When a tool requires approval, the SDK does not emit it as a stream event; instead, it pauses the run and adds a `ToolApprovalItem` to `result.interruptions`. After the stream ends, check `result.interruptions`, convert the run to a resumable state with `state = result.to_state()`, then call `state.approve(interruption)` or `state.reject(interruption)` based on user input.

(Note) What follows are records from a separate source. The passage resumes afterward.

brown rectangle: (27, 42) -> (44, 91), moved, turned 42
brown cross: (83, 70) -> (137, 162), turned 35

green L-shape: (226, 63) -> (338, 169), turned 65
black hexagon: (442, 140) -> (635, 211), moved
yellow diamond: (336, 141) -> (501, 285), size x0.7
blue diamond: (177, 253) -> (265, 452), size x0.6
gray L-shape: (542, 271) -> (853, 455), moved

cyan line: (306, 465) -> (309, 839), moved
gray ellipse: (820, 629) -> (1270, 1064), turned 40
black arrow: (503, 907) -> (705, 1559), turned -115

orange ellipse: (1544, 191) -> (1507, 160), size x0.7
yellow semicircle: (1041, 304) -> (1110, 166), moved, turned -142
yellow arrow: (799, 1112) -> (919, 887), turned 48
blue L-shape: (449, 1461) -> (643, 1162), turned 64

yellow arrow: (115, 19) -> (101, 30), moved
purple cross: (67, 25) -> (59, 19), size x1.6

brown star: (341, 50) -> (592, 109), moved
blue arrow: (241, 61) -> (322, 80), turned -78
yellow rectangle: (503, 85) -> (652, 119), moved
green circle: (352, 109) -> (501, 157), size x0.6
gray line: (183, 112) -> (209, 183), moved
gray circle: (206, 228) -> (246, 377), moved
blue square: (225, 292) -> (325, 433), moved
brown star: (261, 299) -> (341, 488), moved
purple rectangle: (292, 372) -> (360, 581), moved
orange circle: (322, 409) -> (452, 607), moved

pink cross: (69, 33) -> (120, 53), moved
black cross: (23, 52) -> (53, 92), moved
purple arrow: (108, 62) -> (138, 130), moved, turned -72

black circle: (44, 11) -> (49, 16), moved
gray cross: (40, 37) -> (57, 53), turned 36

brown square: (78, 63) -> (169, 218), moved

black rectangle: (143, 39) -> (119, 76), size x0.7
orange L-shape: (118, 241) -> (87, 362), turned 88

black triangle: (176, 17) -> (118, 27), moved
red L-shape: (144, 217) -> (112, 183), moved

Finally, resume by passing the updated state back into `Runner.run_streamed(agent, state)`.

### Why are some tool call events missing from the stream?

The internal function `stream_step_items_to_queue` in [`src/agents/run_internal/streaming.py`](https://github.com/openai/openai-agents-python/blob/main/src/agents/run_internal/streaming.py) deliberately skips `ToolApprovalItem` instances because these represent interruptions requiring external input rather than streamable progress. If you expect a tool call but do not see it in `stream_events()`, check `result.interruptions` instead. This design ensures that streaming consumers only receive definitive actions while pending approvals are handled separately.

### How do I resume a streamed run after an interruption?

After processing interruptions, convert the completed run into a serializable state using `state = result.to_state()`. This state object captures the conversation history, pending tool calls, and agent context. Update the state by calling `state.approve(interruption)` or `state.reject(interruption)` for each interruption, then pass the modified state as the input to a new `Runner.run_streamed(agent, state)` call. The runner will automatically restore context and continue processing from where it left off.